__TASK GOAL__:
Each line below from the line with "Er zijn verschillende manieren waarop u kun" to the line with "モーラステープL40mg" must be copied exactly, including those two, and no picture may appear in the copy.

__EXCERPTED RECORDS__:
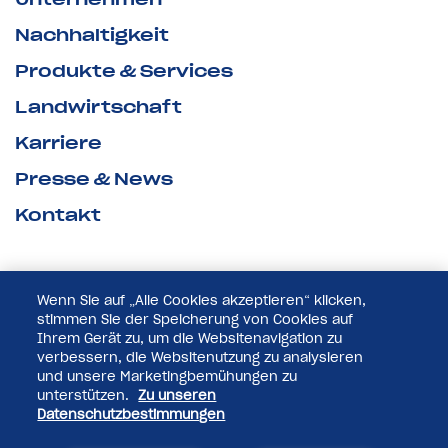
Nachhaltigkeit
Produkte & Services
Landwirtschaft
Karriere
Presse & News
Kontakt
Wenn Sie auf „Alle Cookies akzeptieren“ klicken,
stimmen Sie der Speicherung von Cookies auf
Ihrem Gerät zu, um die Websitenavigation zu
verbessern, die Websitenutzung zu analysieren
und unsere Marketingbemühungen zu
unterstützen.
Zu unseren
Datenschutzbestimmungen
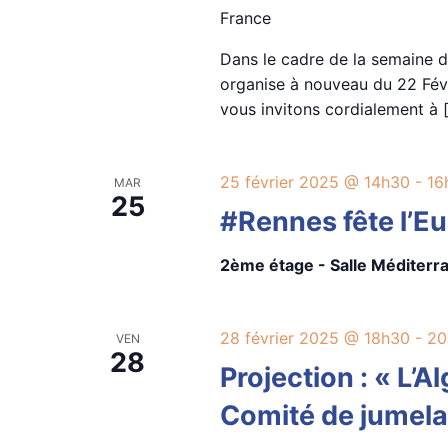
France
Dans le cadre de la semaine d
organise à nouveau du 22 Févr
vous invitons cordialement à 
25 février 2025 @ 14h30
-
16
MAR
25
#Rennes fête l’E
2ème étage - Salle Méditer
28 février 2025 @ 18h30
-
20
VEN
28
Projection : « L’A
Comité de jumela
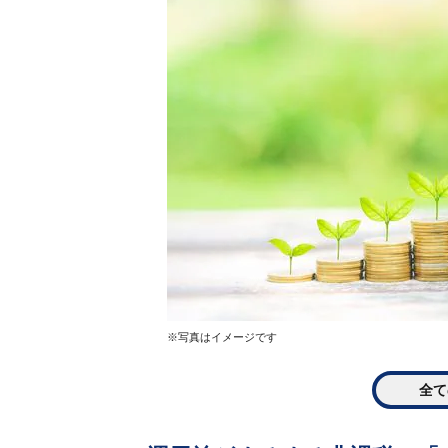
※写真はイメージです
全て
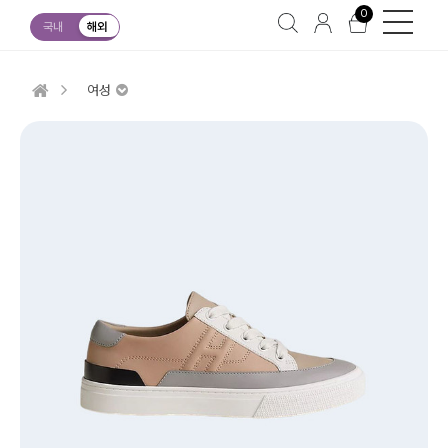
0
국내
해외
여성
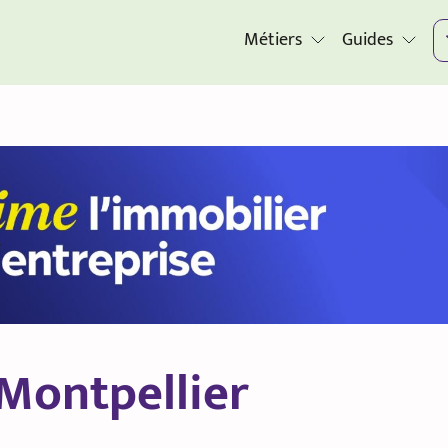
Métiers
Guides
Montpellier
* * *
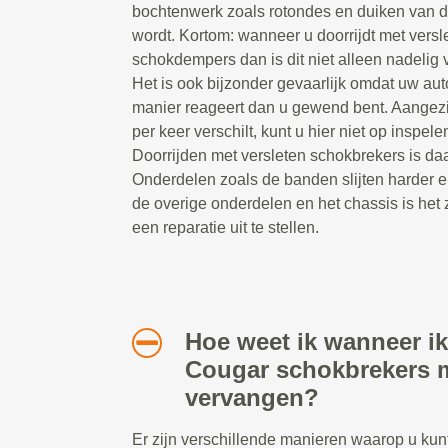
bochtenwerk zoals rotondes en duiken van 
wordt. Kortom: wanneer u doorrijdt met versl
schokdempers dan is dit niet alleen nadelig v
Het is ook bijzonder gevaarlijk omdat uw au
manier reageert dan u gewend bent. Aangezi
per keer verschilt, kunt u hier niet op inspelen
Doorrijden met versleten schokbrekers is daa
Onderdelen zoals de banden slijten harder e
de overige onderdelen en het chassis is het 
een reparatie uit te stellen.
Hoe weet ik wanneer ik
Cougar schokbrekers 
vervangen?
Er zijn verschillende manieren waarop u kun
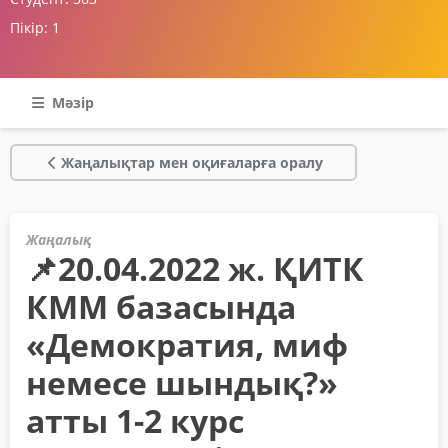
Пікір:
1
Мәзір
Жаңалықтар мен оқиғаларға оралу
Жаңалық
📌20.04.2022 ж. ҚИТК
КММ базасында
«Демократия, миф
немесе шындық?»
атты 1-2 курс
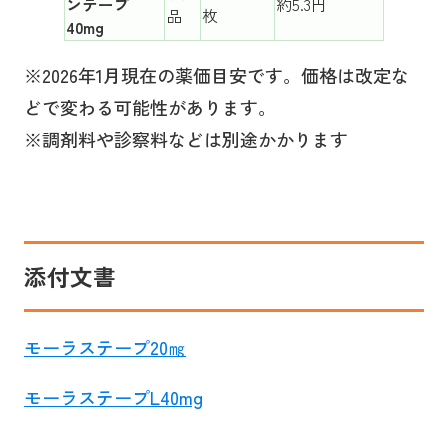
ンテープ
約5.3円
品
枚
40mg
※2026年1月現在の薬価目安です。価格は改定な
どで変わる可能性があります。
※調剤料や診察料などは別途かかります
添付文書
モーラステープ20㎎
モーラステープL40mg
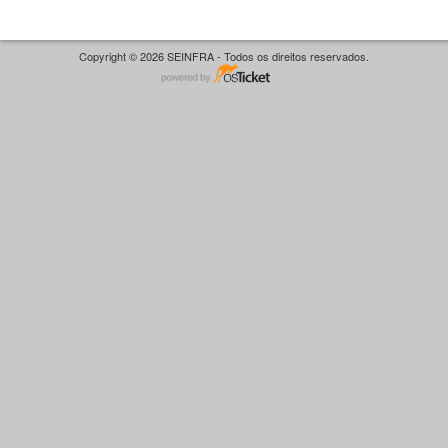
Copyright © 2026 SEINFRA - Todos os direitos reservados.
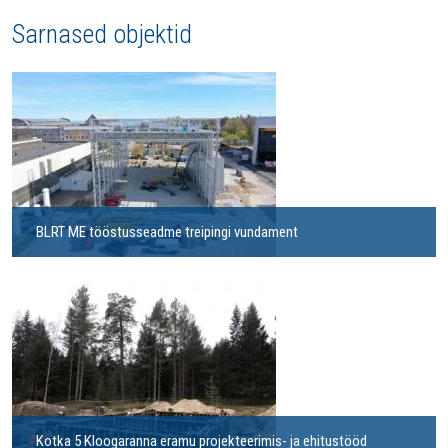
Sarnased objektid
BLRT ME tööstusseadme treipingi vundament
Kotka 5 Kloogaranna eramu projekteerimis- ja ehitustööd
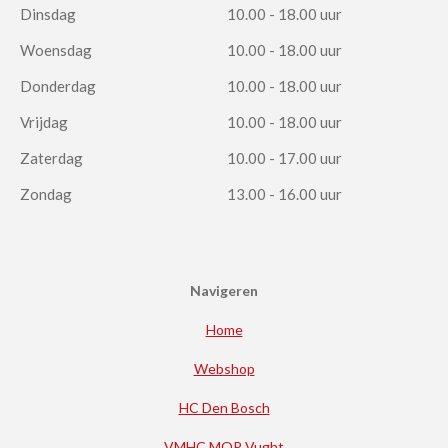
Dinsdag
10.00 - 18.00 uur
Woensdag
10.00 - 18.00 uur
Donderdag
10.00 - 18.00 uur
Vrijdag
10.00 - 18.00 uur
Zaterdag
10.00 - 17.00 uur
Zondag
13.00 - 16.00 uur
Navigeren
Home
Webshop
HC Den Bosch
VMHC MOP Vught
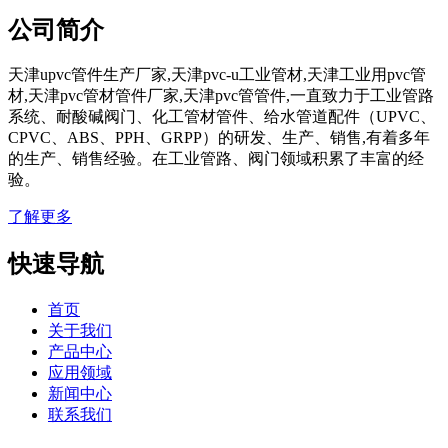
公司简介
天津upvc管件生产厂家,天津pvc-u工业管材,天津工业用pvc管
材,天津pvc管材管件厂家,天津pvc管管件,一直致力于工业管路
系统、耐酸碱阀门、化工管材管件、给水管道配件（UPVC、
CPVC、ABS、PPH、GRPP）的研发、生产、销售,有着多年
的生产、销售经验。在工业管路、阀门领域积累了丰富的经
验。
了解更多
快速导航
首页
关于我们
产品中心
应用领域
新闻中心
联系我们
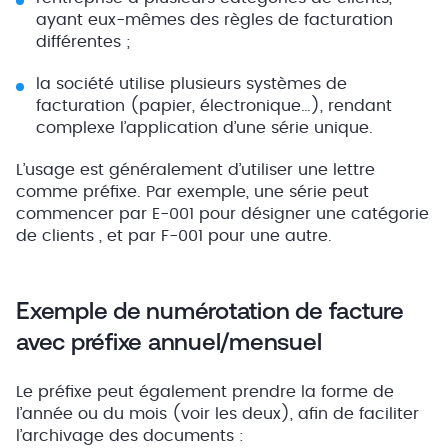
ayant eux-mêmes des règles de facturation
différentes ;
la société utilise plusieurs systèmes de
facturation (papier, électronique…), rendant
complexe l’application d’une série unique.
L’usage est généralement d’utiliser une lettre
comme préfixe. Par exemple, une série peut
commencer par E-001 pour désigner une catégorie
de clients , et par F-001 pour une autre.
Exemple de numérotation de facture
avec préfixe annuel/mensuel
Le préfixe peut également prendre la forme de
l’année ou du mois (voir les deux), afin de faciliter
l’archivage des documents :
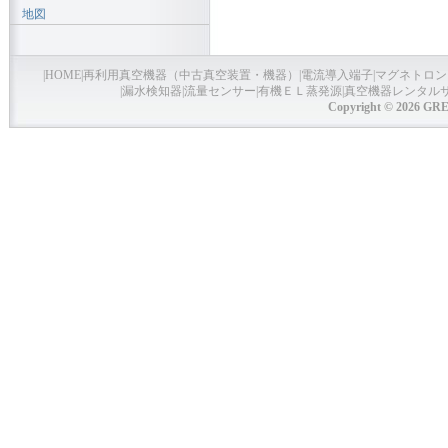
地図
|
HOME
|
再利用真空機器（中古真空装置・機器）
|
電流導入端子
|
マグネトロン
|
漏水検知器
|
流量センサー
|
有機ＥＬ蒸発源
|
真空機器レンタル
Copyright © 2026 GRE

__OUTPUT__:
Er zijn verschillende manieren waarop u kun
Пікір:
1
Мәзір
Жаңалықтар мен оқиғаларға оралу
Жаңалық
📌20.04.2022 ж. ҚИТК
КММ базасында
«Демократия, миф
немесе шындық?»
атты 1-2 курс
ンテープ
約5.3円
品
枚
40mg
※2026年1月現在の薬価目安です。価格は改定な
どで変わる可能性があります。
※調剤料や診察料などは別途かかります
添付文書
モーラステープ20㎎
モーラステープL40mg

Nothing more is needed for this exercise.